Il y a parfois des moments de pur bonheur. Et ce mercredi 6 décembre est un moment où j’ai pu apprécier un bonheur simple loin de tout algorithme invasif. Enfin presque.

 

Je vais, sous vos yeux ébahis, vous raconter une histoire à propos de l’art et la manière d’en raconter une. Mais avec des images. C’est une jolie mise en abyme qui me fait me jeter dans l’exercice avec délectation.

 

Vous savez toutes et tous que les scénographes nous aident tous les jours à gagner des dossiers, à matérialiser ce qui se passe dans nos têtes de concepteurs, qui nous aident à construire de séduisantes mises en scène.



J’aime les scénographes et la scénographie et j’aime également la nouveauté. Et de la nouveauté, j’en ai encore à vous montrer, grâce à Olivier qui, je dois l’avouer, m’a encore surpris.

 

L’idée est pourtant simple. Simplement limpide et efficace.

 

Il y a quelques semaines, nous avons monté ensemble un projet pour un anniversaire de société. Le concept était évident, limpide, imparable : un voyage dans le temps pour environ trois mille personnes. Projet écrit, nous discutons à propos de quelques croquis jetés sur un morceau de papier. Comment faire vivre à ce public que nous aimons déjà une telle expérience ? Le tout, en respectant un budget que nous estimons un peu serré, mais que voulez-vous ? De nos jours, mieux vaut savoir calibrer et produire pour créer un projet qui a une chance de voir le jour.



Le projet prend forme.
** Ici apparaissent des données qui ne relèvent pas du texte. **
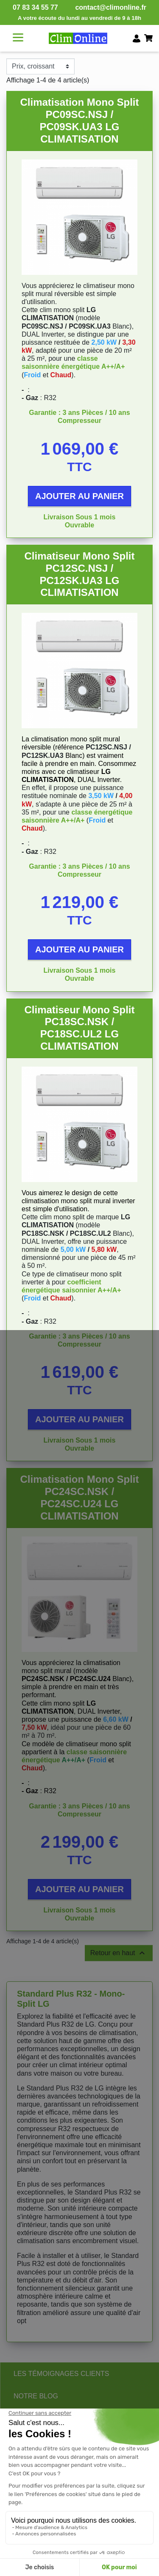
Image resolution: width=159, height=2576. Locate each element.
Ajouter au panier (79, 496)
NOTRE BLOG (36, 2396)
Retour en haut (118, 1953)
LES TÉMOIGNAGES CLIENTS (61, 2373)
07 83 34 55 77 (35, 7)
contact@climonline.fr (110, 7)
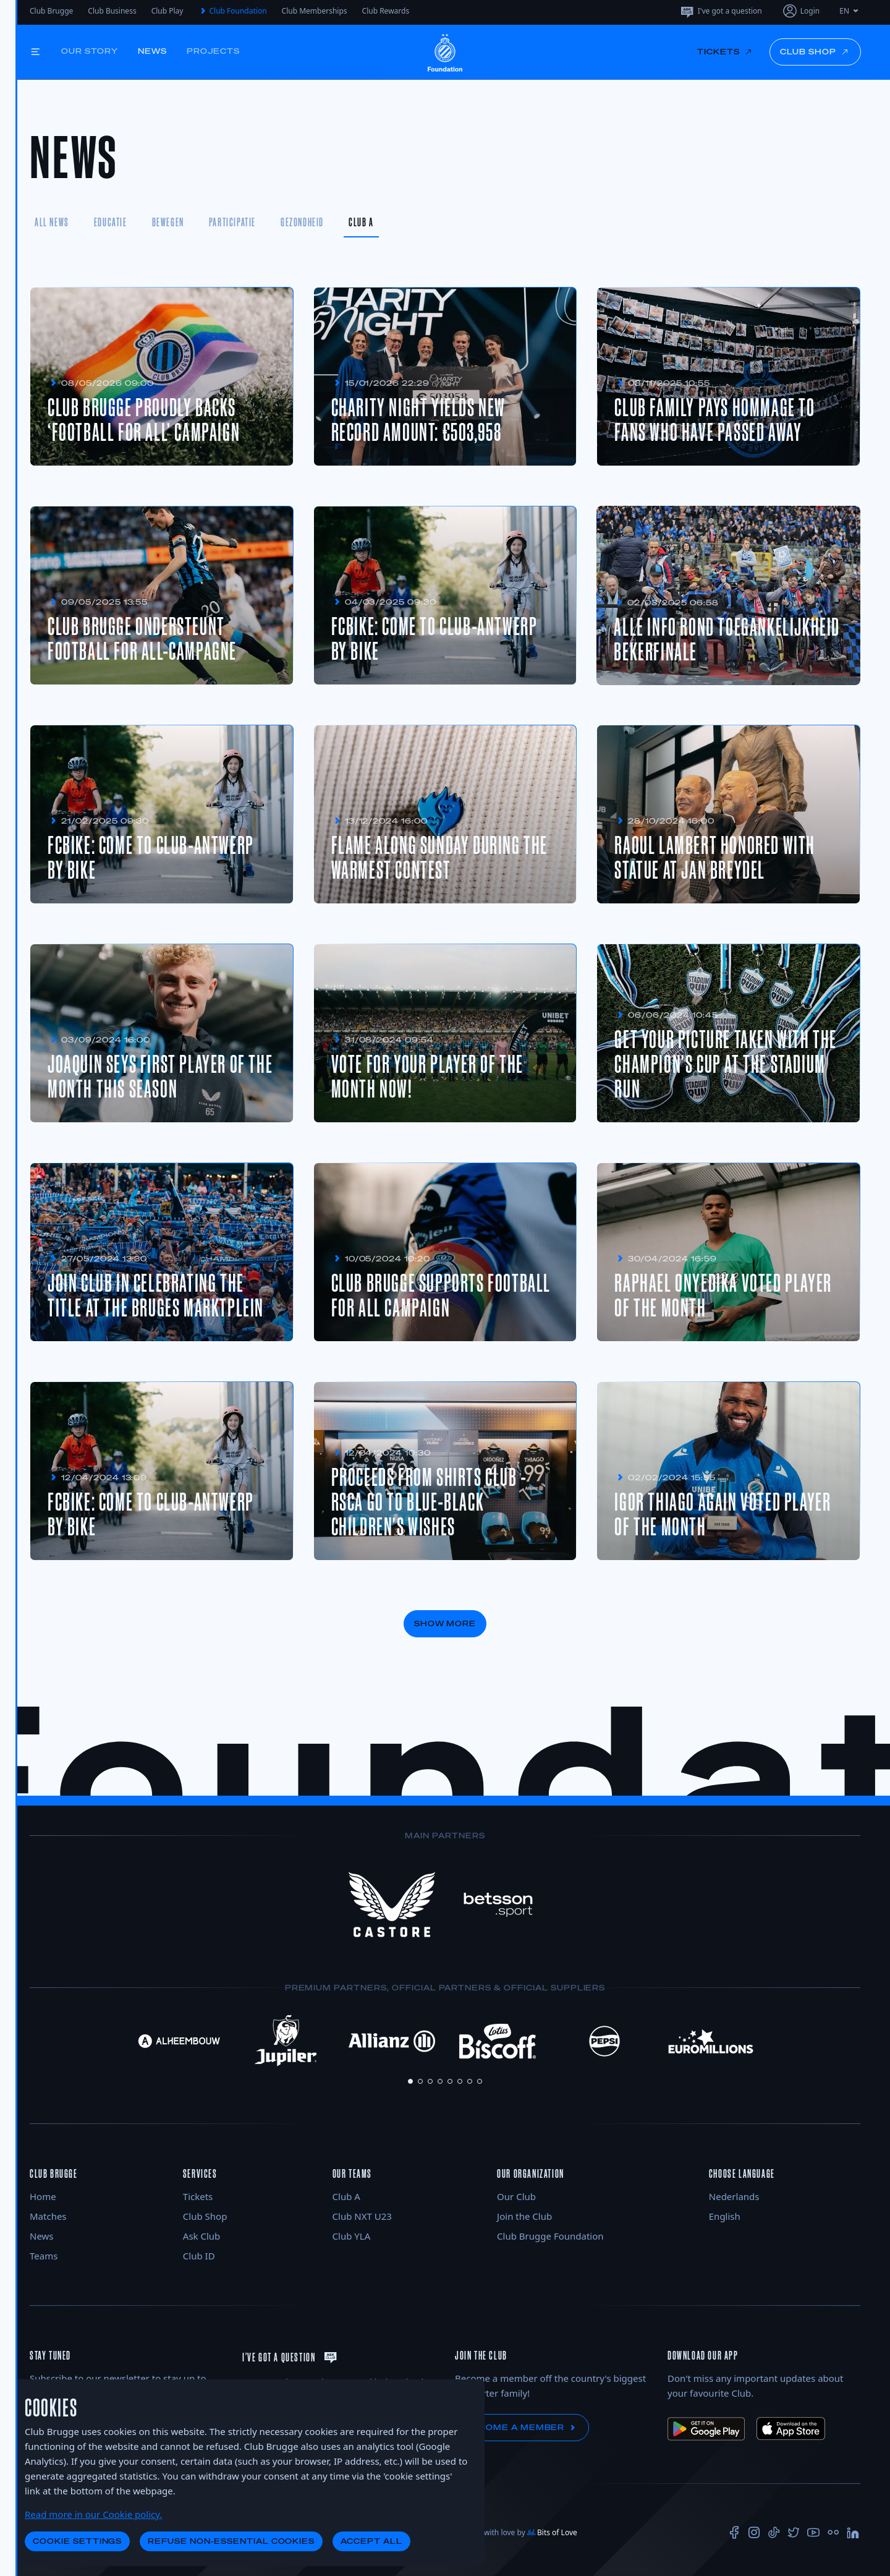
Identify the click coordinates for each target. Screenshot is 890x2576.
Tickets (198, 2196)
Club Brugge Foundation (550, 2236)
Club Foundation (232, 11)
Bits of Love (552, 2532)
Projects (213, 51)
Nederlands (734, 2196)
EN (849, 11)
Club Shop (205, 2216)
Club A (346, 2196)
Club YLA (352, 2236)
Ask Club (202, 2236)
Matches (48, 2216)
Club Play (167, 11)
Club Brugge (51, 11)
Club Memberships (314, 11)
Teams (43, 2256)
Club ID (199, 2256)
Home (43, 2196)
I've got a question (720, 11)
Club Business (112, 11)
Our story (90, 51)
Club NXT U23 (362, 2216)
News (152, 51)
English (724, 2216)
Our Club (516, 2196)
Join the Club (524, 2216)
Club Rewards (386, 11)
Il devient une virtualité qui ressemble comme deux gouttes d’eau à une réalité désirable. Le lieu était difficile à exploiter mais nous avons réussi à rendre possible ce voyage à travers les décennies.

 

Le projet bouclé dans un logiciel de 3D, la machine nous aide à produire de l’image. Il y a le choix, peut-être trop de choix. Et comme vous le savez, choisir c’est renoncer.

 

Alors je renonce. J’écarte et je choisis les angles de vue, les perspectives que j’estime les plus représentatives de ce que nous souhaitons dire et faire ressentir. Il manque du mouvement mais nous misons sur l’imagination de celles et de ceux qui vont lire le projet.



Quelques temps après, Olivier m’envoie un storyboard de ce même projet. Son approche : réaliser toute l’ossature en 3D, réaliser l’habillage et la conception des personnages. Quand toutes ces étapes sont réalisées, il suffit de choisir, comme un réalisateur de films et un chef opérateur le meilleur angle, le meilleur cadre, le type d’objectif pour donner vie aux séquences de l’événement.

 

Il m’envoie du crayonné mais je sais que tout est possible avec une machine. J’ai l’impression de voir le travail d’un artisan qui s’est appliqué et a sué sur sa feuille Canson 110 g. Il y a une âme. De l’émotion. C’est beau et rien que pour cela, ça vaut le coup d’en parler. 



Les scénographes peuvent donc se transformer en storyboarders ou en scénarimagistes si vous vous souvenez que c’est Georges Méliès qui a inventé le procédé, repris avec talent par Webb Smith pour Walt Disney.

 

Le storyboard sert à raconter une histoire, à décrire de manière fidèle ce que le créateur a écrit ou dessiné. Le storyboard ne laisse rien au hasard, pas même les émotions.